人形が欲しい



 気の触れたフェミニストのようだが、ここ数日、わたしは人形が欲しくて仕方ないのだ。だがわたしは少女時代、人形遊びをしたいと思ったことはないしリカちゃん人形が欲しかったこともない。余所の方からいただいたガラスのケースに入った着飾った人形が幾つか家にあったが、ああいうものは触れるのではなく高い場所に飾っておけばすむくらいに思っていた。
 ところがこの年になって、その人形が欲しいのだ、ミルク飲み人形などではない。
 何と言ったらいいだろう、もっと遡ったところにあるような、動かず、沈黙しながらも、語る私の言葉を音楽のようにレコードしてくれるような人形、或いは、<式>と呼びたくなる、机の上にそっとあるような、いや、片手に乗せられるほど小さな、そういう人形が欲しいのだ。
 実はわたしは最近、右の奥の歯の周辺とリンパ腺が痛み、言葉をまともに話せないくらい辛かった。口をきくのもままならない状態だと脳の方もどんよりしてくる。わたしの労働ができない状況に陥る。が、相手あらば、わたしは語り、思う事、浮かぶ事を声にし、それを聴く者があると思えば歌うように話しかけ、それらを、書くだろう。
 そんな人形を手に入れることができたら、<わたし>、は、彼女に、<名>を与えるだろう。
 彼女の名は、もうひとりの<李早>かもしれないし、それとも、花の名、かもしれない。
 それはわたしが外的な物事に飽いた証拠かもしれない。
 今年の夏は、久しぶりに、わたしをまた少し変えた。

 
 9月に入ったにもかかわらず、厳しい暑さの6日夕刻、漸く言葉を話す気力が出てきた。
 先月いただいた明治41年創業の麦茶、これは「小川の麦茶 つぶまる」というのだが、これはお茶として飲むだけでなくその大麦をそのまま食べても香ばしさを楽しめるほどの麦茶なのだが、この麦茶を薬缶で煮出した後の出がらしを捨ててしまうのが勿体なくて、何とかできないものかと思い作ったのが、出がらしの麦を大蒜と生姜、玉葱と人参で炒め、酒と出し醤油で味付けをした常備食、ご飯などの友/共となりそうな一品である。

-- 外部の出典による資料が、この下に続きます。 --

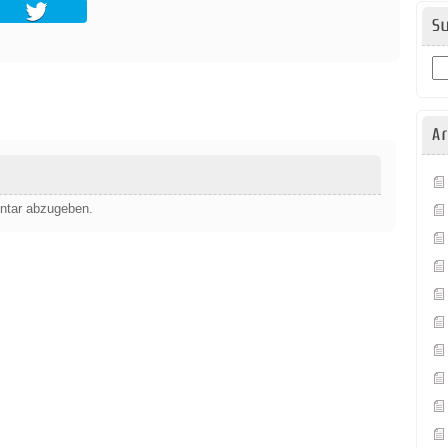
S
Ar
ntar abzugeben.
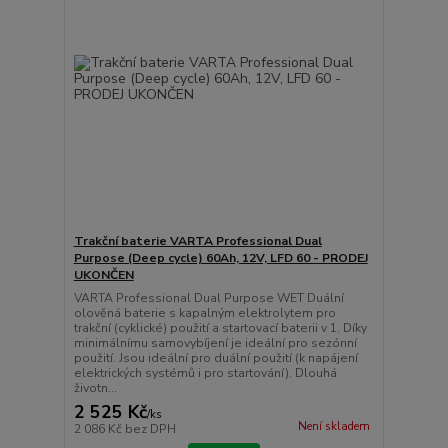
Trakční baterie VARTA Professional Dual
Purpose (Deep cycle) 60Ah, 12V, LFD 60 - PRODEJ
UKONČEN
VARTA Professional Dual Purpose WET Duální
olověná baterie s kapalným elektrolytem pro
trakční (cyklické) použití a startovací baterii v 1. Díky
minimálnímu samovybíjení je ideální pro sezónní
použití. Jsou ideální pro duální použití (k napájení
elektrických systémů i pro startování). Dlouhá
životn...
2 525 Kč
/
ks
Není skladem
2 086 Kč
bez DPH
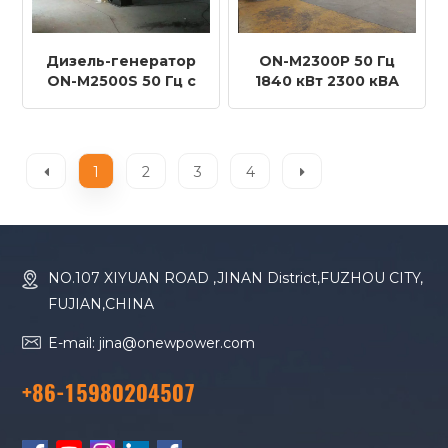
Дизель-генератор
ON-M2300P 50 Гц
ON-M2500S 50 Гц с
1840 кВт 2300 кВА
двигателем MTU
MTU Двигатель 16 В
16V4000G84F
4000 G63
Дизельный
генератор
1
2
3
4
NO.107 XIYUAN ROAD ,JINAN District,FUZHOU CITY,
FUJIAN,CHINA
E-mail: jina@onewpower.com
+86-15980204507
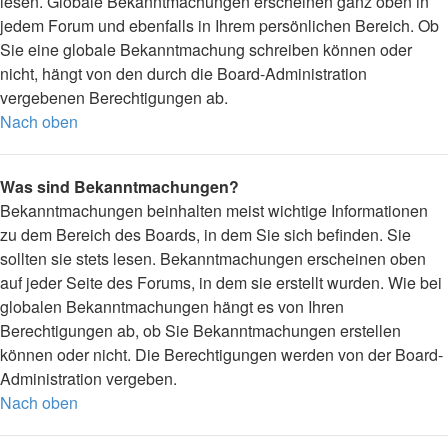
lesen. Globale Bekanntmachungen erscheinen ganz oben in
jedem Forum und ebenfalls in Ihrem persönlichen Bereich. Ob
Sie eine globale Bekanntmachung schreiben können oder
nicht, hängt von den durch die Board-Administration
vergebenen Berechtigungen ab.
Nach oben
Was sind Bekanntmachungen?
Bekanntmachungen beinhalten meist wichtige Informationen
zu dem Bereich des Boards, in dem Sie sich befinden. Sie
sollten sie stets lesen. Bekanntmachungen erscheinen oben
auf jeder Seite des Forums, in dem sie erstellt wurden. Wie bei
globalen Bekanntmachungen hängt es von Ihren
Berechtigungen ab, ob Sie Bekanntmachungen erstellen
können oder nicht. Die Berechtigungen werden von der Board-
Administration vergeben.
Nach oben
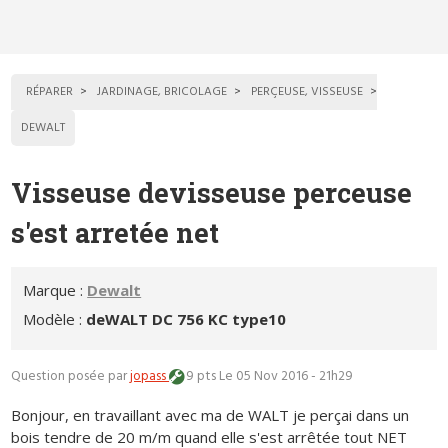
RÉPARER
JARDINAGE, BRICOLAGE
PERÇEUSE, VISSEUSE
DEWALT
Visseuse devisseuse perceuse
s'est arretée net
Marque :
Dewalt
Modèle :
deWALT DC 756 KC type10
Question posée par
jopass
9 pts
Le 05 Nov 2016 - 21h29
Bonjour, en travaillant avec ma de WALT je perçai dans un
bois tendre de 20 m/m quand elle s'est arrêtée tout NET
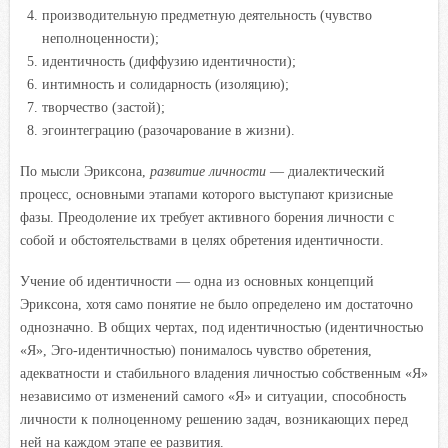
производительную предметную деятельность (чувство
неполноценности);
идентичность (диффузию идентичности);
интимность и солидарность (изоляцию);
творчество (застой);
эгоинтеграцию (разочарование в жизни).
По мысли Эриксона,
развитие личности
— диалектический
процесс, основными этапами которого выступают кризисные
фазы. Преодоление их требует активного борения личности с
собой и обстоятельствами в целях обретения идентичности.
Учение об идентичности — одна из основных концепций
Эриксона, хотя само понятие не было определено им достаточно
однозначно. В общих чертах, под идентичностью (идентичностью
«Я», Эго-идентичностью) понималось чувство обретения,
адекватности и стабильного владения личностью собственным «Я»
независимо от изменений самого «Я» и ситуации, способность
личности к полноценному решению задач, возникающих перед
ней на каждом этапе ее развития.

 それを、今夕は、先月、伊豆高原でN夫人(小川のつぶまるをくださったのも彼女である)にごちそうになったガパオライスを再現しつつ、それに混ぜ、わたし流にアレンジしてみた。このガパオライスには、茗荷を入れた。ナンプラーオイスターソースの味付けは勿論だが、食べる時、カボスを絞っていただいた。
 家人は目玉焼きを乗せて。
 よく仕上がった。





 先週末から今朝までほとんど噛めず、話そうとしても舌足らずのような物言いしかできなかったわたしだが、これをいただいた後、元気が出てきた。


 後は、わが<式>と恋したくなるような、奇妙で美しく、闇の中で沈黙する人形に出会うことができたらば…。


 だが、わたしは、その人形を抱いて寝たりはしない。


 人形、その彼女は、わたしとは別の人格を持って、わたしの夢に語りかける存在だからだ。